#### [Exercise brief]
The expected output is the line holding "Cestování (568, 27)" plus every line after it through the end of the listing, copied exactly.

↓

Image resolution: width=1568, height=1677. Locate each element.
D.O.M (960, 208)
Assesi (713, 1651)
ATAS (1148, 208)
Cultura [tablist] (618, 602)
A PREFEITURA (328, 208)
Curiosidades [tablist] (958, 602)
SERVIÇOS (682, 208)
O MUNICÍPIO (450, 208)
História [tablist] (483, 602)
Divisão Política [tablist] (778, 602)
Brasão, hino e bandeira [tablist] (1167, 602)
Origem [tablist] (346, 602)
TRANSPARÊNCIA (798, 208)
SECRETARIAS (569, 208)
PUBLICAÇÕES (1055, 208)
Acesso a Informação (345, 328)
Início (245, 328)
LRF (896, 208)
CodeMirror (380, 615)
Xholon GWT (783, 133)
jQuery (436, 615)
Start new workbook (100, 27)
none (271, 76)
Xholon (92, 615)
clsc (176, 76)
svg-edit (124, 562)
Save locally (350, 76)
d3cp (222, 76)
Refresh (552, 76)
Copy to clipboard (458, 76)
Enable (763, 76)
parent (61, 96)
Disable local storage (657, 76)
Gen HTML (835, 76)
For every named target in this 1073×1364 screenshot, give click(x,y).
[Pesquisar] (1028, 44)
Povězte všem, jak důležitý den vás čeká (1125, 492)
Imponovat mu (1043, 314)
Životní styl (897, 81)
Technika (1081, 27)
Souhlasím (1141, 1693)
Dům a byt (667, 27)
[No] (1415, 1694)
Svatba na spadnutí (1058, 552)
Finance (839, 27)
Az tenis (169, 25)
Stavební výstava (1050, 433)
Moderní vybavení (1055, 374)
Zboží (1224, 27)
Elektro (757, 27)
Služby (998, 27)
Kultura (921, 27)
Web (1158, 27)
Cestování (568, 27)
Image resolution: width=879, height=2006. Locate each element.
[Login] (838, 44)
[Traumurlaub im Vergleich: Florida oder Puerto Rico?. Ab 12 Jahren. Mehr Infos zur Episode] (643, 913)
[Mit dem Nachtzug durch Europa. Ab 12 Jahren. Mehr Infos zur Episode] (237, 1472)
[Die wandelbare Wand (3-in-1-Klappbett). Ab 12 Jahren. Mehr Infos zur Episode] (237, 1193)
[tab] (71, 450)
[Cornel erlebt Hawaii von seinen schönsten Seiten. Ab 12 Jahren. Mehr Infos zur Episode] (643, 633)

↑

#### [Answer below]
Cestování (568, 27)
Image resolution: width=879, height=2006. Locate each element.
[Login] (838, 44)
[Traumurlaub im Vergleich: Florida oder Puerto Rico?. Ab 12 Jahren. Mehr Infos zur Episode] (643, 913)
[Mit dem Nachtzug durch Europa. Ab 12 Jahren. Mehr Infos zur Episode] (237, 1472)
[Die wandelbare Wand (3-in-1-Klappbett). Ab 12 Jahren. Mehr Infos zur Episode] (237, 1193)
[tab] (71, 450)
[Cornel erlebt Hawaii von seinen schönsten Seiten. Ab 12 Jahren. Mehr Infos zur Episode] (643, 633)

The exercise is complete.